The decision to make it available to NHS patients was prompted by a report in the New England Journal of Medicine suggesting that remdesivir shortened the time to recovery by about four days.2 However, that data also proved controversial because the trial was stopped early and provided only preliminary results. In addition, it emerged that the primary clinical outcome had been changed after patients were randomised.

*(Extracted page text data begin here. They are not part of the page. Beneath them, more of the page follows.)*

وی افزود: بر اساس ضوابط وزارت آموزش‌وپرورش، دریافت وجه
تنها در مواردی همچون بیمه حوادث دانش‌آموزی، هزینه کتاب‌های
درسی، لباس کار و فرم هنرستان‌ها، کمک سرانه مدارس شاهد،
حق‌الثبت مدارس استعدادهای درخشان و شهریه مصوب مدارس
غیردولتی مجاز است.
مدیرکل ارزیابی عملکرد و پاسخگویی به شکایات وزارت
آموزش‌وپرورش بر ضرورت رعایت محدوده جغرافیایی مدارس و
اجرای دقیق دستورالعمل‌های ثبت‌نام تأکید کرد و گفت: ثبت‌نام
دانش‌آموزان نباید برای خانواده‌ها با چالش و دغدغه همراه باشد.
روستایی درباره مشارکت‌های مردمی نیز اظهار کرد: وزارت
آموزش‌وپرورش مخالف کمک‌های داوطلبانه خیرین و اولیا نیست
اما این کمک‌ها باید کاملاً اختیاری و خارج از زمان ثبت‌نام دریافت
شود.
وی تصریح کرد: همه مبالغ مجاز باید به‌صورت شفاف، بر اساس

On the same day the NEJM study was published, the Lancet reported randomised, double blind, placebo controlled data from Chinese medics that suggested remdesivir showed no significant benefits in speeding recovery from covid-19 or reducing mortality.3

Stephen Evans, professor of pharmacoepidemiology at the London School of Hygiene and Tropical Medicine, said the hype over the SIMPLE data once again raised ethical questions over Gilead’s promotion of remdesivir as a covid-19 treatment. He said the firm’s “approach to obtaining proper randomised trial evidence for the efficacy, especially in terms of mortality, of remdesivir has been below the standards I would expect of a large ethical pharmaceutical company.”

He added, “Their first approach was only to sponsor trials where both arms received remdesivir and they have relied on other sponsors to carry out the higher standard of trial to evaluate remdesivir. They have consistently released information through press releases rather than waiting for at least a preprint of the trial report. The strong randomised evidence does suggest that remdesivir will reduce mortality, but there is a danger of this being exaggerated, especially when the only information is in a press release.”